Emmeline Pethick- Lawrence, Lady Pethick-Lawrence (1867–1954)

by Bassano, 1910

Lawrence, Emmeline Pethick-, Lady Pethick-Lawrence (1867–1954), suffragette, was born on 21 October 1867 in Clifton, Bristol, the second and eldest surviving child in the family of thirteen children (five of whom died in infancy) of Henry Pethick, a nonconformist businessman of Cornish farming stock, and his wife, whose maiden name was Collen, and to whom he was happily married. Emmeline Pethick's early years in Clifton and at the boarding-school in Devizes which she briefly attended from the age of eight were not happy—beset as she was by fear of the unknown, ignorance about sexuality, remorse at committing unintended solecisms, and resentment at perceived injustice. In later life she had no children of her own, yet her lifelong instinctive sympathy with children was striking, and a misunderstood childhood was one experience she shared with her future husband. She portrayed herself later as a truthful and rational child, but to adults she must have seemed wilful and stubborn. Things improved with the family's move to Weston-super-Mare, where she attended a day school and at fifteen a nearby finishing school, and her relationship with her father burgeoned, the first of her three close father–daughter relationships with men. He was courageous but also good fun, and his staunch defence of liberty and justice was a lifelong influence. Many years later she recalled her pride when he defended the Salvation Army against local hooligans: 'in my dumb, childish fashion I simply worshipped him for it, and it forged our relationship for ever' (Votes for Women, 2 May 1913, 439). Her Pethick relations remained central to Emmeline Pethick's social life, but her mother, more conventional in her views, was also affectionately recalled.

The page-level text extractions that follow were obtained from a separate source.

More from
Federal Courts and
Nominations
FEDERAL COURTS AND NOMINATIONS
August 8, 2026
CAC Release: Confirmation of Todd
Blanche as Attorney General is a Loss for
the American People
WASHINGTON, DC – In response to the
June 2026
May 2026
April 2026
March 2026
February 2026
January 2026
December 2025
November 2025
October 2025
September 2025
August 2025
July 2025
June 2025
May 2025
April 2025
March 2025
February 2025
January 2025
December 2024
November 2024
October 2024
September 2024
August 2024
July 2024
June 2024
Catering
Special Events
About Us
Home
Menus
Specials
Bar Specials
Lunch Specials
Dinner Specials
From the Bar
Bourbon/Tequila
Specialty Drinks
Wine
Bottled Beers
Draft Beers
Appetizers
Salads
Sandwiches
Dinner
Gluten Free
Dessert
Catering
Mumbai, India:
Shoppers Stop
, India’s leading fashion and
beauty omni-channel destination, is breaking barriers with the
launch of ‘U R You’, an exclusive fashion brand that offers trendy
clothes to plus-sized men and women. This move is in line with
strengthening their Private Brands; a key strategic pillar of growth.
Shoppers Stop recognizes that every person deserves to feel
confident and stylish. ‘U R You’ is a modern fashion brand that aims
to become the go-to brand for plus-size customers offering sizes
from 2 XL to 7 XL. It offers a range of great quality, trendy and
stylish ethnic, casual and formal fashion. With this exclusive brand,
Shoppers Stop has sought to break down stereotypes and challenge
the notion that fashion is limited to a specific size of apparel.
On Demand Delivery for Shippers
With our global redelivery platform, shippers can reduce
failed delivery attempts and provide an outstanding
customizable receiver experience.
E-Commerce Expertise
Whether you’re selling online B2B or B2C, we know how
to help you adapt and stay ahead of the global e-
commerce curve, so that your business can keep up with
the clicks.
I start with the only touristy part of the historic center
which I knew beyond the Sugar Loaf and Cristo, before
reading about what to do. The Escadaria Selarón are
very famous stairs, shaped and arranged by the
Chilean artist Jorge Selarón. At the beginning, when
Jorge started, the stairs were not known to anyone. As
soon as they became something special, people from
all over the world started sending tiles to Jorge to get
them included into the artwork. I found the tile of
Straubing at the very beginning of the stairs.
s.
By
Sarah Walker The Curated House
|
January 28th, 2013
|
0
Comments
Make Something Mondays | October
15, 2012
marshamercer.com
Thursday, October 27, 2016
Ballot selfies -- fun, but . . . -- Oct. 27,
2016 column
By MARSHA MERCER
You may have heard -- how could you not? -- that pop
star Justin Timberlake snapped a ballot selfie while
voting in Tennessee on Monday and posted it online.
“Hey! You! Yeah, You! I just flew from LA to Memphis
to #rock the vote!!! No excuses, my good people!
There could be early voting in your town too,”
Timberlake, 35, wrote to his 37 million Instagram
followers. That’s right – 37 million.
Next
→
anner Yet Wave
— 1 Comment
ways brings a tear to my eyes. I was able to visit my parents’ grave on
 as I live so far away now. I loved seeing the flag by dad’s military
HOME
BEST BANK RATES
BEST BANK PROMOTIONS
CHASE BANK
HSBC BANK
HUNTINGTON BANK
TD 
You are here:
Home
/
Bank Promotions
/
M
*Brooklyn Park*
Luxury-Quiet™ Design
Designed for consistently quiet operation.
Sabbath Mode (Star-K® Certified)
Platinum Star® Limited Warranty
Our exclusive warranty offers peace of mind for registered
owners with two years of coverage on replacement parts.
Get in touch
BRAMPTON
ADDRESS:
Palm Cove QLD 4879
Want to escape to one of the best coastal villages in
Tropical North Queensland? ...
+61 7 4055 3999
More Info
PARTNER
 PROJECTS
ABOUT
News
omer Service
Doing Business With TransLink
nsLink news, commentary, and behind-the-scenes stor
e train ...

Shy, immature, and not pretty, Emmeline Pethick now experienced the twin pressures of socialism and a yearning for independence, and diverged from what was then the young woman's conventional course of marriage and motherhood. Her father eventually shed his Methodism and drifted through other Christian allegiances into unbelief, but it was through going to the Methodist West London Mission in 1890 that Emmeline Pethick realized her potential. Walter Besant's The Children of Gibeon (1886) had inspired her to mix with other social classes in the big city, and here was her opportunity. While philanthropy for women was then often a substitute for a career, it could also sometimes offer an escape from convention—in her case from 'the petty life of a second-rate seaside resort' (Pethick-Lawrence, 95). She delivered her first public speech in a large hall at the mission's anniversary meeting on 21 October 1891. At the mission she met Mary Neal, and in jointly running its working girls' club they discovered their complementary qualities, from which stemmed a lifelong friendship. In 1895 she and Mary Neal planned to leave the mission to found the Espérance Working Girls' Club. Influenced by William Morris, Edward Carpenter, and Walt Whitman, Emmeline Pethick's evangelical background was waning concurrently with the advance of her social concern. But her loss of faith, unlike her father's, was masked through the transfer of her religious emotions to other causes, and during the transition she needed help from her second father–daughter relationship, for 'the strongest influence upon the first half of my life' (ibid., 97) was the evangelical Christian socialist Mark Guy Pearse. Reluctant at first, he eventually gave full backing to her breakaway movement. The club was reinforced in 1897 by the Maison Espérance, a co-operative dressmaking business set up in Wigmore Street, and in 1900 by a hostel at Littlehampton for working girls' holidays.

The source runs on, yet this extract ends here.